### Exercise aim
Please copy the entries below word for word.

Collected data:
*** Begin section ***

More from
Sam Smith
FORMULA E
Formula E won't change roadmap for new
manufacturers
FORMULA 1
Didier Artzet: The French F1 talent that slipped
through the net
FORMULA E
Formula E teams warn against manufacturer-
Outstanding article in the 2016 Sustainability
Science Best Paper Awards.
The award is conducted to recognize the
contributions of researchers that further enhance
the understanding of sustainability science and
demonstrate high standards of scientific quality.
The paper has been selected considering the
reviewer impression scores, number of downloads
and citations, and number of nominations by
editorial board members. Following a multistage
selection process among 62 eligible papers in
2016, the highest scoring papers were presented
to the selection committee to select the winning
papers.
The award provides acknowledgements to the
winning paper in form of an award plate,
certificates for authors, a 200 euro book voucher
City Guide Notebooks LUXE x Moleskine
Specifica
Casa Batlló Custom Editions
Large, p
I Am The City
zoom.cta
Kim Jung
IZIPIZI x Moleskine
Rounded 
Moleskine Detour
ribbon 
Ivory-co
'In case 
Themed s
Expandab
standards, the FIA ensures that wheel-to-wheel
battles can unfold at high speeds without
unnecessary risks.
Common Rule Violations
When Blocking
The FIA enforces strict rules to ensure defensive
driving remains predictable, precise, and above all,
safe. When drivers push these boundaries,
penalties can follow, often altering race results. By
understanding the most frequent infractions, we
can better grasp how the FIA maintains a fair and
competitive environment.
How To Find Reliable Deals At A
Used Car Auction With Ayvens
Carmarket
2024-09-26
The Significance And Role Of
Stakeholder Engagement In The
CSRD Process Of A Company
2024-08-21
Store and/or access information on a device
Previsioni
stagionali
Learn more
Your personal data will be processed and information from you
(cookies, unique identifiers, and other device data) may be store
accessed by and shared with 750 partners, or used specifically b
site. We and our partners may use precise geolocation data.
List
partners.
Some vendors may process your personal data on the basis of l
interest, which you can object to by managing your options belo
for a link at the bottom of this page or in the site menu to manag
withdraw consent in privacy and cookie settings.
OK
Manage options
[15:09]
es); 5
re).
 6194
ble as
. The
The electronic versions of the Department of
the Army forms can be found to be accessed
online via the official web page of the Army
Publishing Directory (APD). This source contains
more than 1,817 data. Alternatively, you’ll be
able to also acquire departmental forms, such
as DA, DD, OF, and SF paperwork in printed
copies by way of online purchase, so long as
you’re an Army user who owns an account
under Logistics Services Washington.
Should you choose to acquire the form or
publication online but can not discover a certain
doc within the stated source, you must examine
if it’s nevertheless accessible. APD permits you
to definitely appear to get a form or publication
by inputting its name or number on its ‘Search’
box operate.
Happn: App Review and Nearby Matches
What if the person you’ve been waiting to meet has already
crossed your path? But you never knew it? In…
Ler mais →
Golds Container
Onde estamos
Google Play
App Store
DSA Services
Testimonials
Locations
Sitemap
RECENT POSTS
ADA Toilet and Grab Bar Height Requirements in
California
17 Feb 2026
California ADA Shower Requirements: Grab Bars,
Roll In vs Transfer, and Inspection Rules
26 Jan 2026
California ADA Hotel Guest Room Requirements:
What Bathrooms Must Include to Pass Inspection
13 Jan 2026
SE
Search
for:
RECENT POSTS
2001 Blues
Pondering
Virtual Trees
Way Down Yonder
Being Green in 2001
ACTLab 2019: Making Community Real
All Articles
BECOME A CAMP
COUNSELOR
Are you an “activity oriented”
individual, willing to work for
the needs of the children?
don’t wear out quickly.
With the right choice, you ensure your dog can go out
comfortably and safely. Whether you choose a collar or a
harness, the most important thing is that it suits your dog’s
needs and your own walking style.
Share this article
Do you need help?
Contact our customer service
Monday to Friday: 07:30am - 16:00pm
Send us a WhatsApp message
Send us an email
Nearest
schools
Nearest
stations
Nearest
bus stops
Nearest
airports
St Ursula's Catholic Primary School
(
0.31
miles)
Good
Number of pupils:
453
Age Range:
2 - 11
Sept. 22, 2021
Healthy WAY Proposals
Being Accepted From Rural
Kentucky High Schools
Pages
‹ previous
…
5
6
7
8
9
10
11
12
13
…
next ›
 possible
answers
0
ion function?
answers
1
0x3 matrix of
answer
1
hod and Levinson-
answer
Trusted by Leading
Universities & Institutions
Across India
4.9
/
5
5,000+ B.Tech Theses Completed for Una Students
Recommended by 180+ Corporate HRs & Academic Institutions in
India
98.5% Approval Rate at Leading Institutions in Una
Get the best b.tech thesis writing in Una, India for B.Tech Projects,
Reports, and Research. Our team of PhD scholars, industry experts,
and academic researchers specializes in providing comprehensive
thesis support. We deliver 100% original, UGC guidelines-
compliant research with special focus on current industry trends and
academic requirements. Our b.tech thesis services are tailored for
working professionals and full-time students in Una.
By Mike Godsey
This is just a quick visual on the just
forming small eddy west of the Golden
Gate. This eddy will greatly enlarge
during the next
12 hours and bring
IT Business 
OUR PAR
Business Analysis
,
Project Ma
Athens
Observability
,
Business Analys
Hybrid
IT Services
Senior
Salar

*** End section ***

### Solution for this problem
More from
Sam Smith
FORMULA E
Formula E won't change roadmap for new
manufacturers
FORMULA 1
Didier Artzet: The French F1 talent that slipped
through the net
FORMULA E
Formula E teams warn against manufacturer-
Outstanding article in the 2016 Sustainability
Science Best Paper Awards.
The award is conducted to recognize the
contributions of researchers that further enhance
the understanding of sustainability science and
demonstrate high standards of scientific quality.
The paper has been selected considering the
reviewer impression scores, number of downloads
and citations, and number of nominations by
editorial board members. Following a multistage
selection process among 62 eligible papers in
2016, the highest scoring papers were presented
to the selection committee to select the winning
papers.
The award provides acknowledgements to the
winning paper in form of an award plate,
certificates for authors, a 200 euro book voucher
City Guide Notebooks LUXE x Moleskine
Specifica
Casa Batlló Custom Editions
Large, p
I Am The City
zoom.cta
Kim Jung
IZIPIZI x Moleskine
Rounded 
Moleskine Detour
ribbon 
Ivory-co
'In case 
Themed s
Expandab
standards, the FIA ensures that wheel-to-wheel
battles can unfold at high speeds without
unnecessary risks.
Common Rule Violations
When Blocking
The FIA enforces strict rules to ensure defensive
driving remains predictable, precise, and above all,
safe. When drivers push these boundaries,
penalties can follow, often altering race results. By
understanding the most frequent infractions, we
can better grasp how the FIA maintains a fair and
competitive environment.
How To Find Reliable Deals At A
Used Car Auction With Ayvens
Carmarket
2024-09-26
The Significance And Role Of
Stakeholder Engagement In The
CSRD Process Of A Company
2024-08-21
Store and/or access information on a device
Previsioni
stagionali
Learn more
Your personal data will be processed and information from you
(cookies, unique identifiers, and other device data) may be store
accessed by and shared with 750 partners, or used specifically b
site. We and our partners may use precise geolocation data.
List
partners.
Some vendors may process your personal data on the basis of l
interest, which you can object to by managing your options belo
for a link at the bottom of this page or in the site menu to manag
withdraw consent in privacy and cookie settings.
OK
Manage options
[15:09]
es); 5
re).
 6194
ble as
. The
The electronic versions of the Department of
the Army forms can be found to be accessed
online via the official web page of the Army
Publishing Directory (APD). This source contains
more than 1,817 data. Alternatively, you’ll be
able to also acquire departmental forms, such
as DA, DD, OF, and SF paperwork in printed
copies by way of online purchase, so long as
you’re an Army user who owns an account
under Logistics Services Washington.
Should you choose to acquire the form or
publication online but can not discover a certain
doc within the stated source, you must examine
if it’s nevertheless accessible. APD permits you
to definitely appear to get a form or publication
by inputting its name or number on its ‘Search’
box operate.
Happn: App Review and Nearby Matches
What if the person you’ve been waiting to meet has already
crossed your path? But you never knew it? In…
Ler mais →
Golds Container
Onde estamos
Google Play
App Store
DSA Services
Testimonials
Locations
Sitemap
RECENT POSTS
ADA Toilet and Grab Bar Height Requirements in
California
17 Feb 2026
California ADA Shower Requirements: Grab Bars,
Roll In vs Transfer, and Inspection Rules
26 Jan 2026
California ADA Hotel Guest Room Requirements:
What Bathrooms Must Include to Pass Inspection
13 Jan 2026
SE
Search
for:
RECENT POSTS
2001 Blues
Pondering
Virtual Trees
Way Down Yonder
Being Green in 2001
ACTLab 2019: Making Community Real
All Articles
BECOME A CAMP
COUNSELOR
Are you an “activity oriented”
individual, willing to work for
the needs of the children?
don’t wear out quickly.
With the right choice, you ensure your dog can go out
comfortably and safely. Whether you choose a collar or a
harness, the most important thing is that it suits your dog’s
needs and your own walking style.
Share this article
Do you need help?
Contact our customer service
Monday to Friday: 07:30am - 16:00pm
Send us a WhatsApp message
Send us an email
Nearest
schools
Nearest
stations
Nearest
bus stops
Nearest
airports
St Ursula's Catholic Primary School
(
0.31
miles)
Good
Number of pupils:
453
Age Range:
2 - 11
Sept. 22, 2021
Healthy WAY Proposals
Being Accepted From Rural
Kentucky High Schools
Pages
‹ previous
…
5
6
7
8
9
10
11
12
13
…
next ›
 possible
answers
0
ion function?
answers
1
0x3 matrix of
answer
1
hod and Levinson-
answer
Trusted by Leading
Universities & Institutions
Across India
4.9
/
5
5,000+ B.Tech Theses Completed for Una Students
Recommended by 180+ Corporate HRs & Academic Institutions in
India
98.5% Approval Rate at Leading Institutions in Una
Get the best b.tech thesis writing in Una, India for B.Tech Projects,
Reports, and Research. Our team of PhD scholars, industry experts,
and academic researchers specializes in providing comprehensive
thesis support. We deliver 100% original, UGC guidelines-
compliant research with special focus on current industry trends and
academic requirements. Our b.tech thesis services are tailored for
working professionals and full-time students in Una.
By Mike Godsey
This is just a quick visual on the just
forming small eddy west of the Golden
Gate. This eddy will greatly enlarge
during the next
12 hours and bring
IT Business 
OUR PAR
Business Analysis
,
Project Ma
Athens
Observability
,
Business Analys
Hybrid
IT Services
Senior
Salar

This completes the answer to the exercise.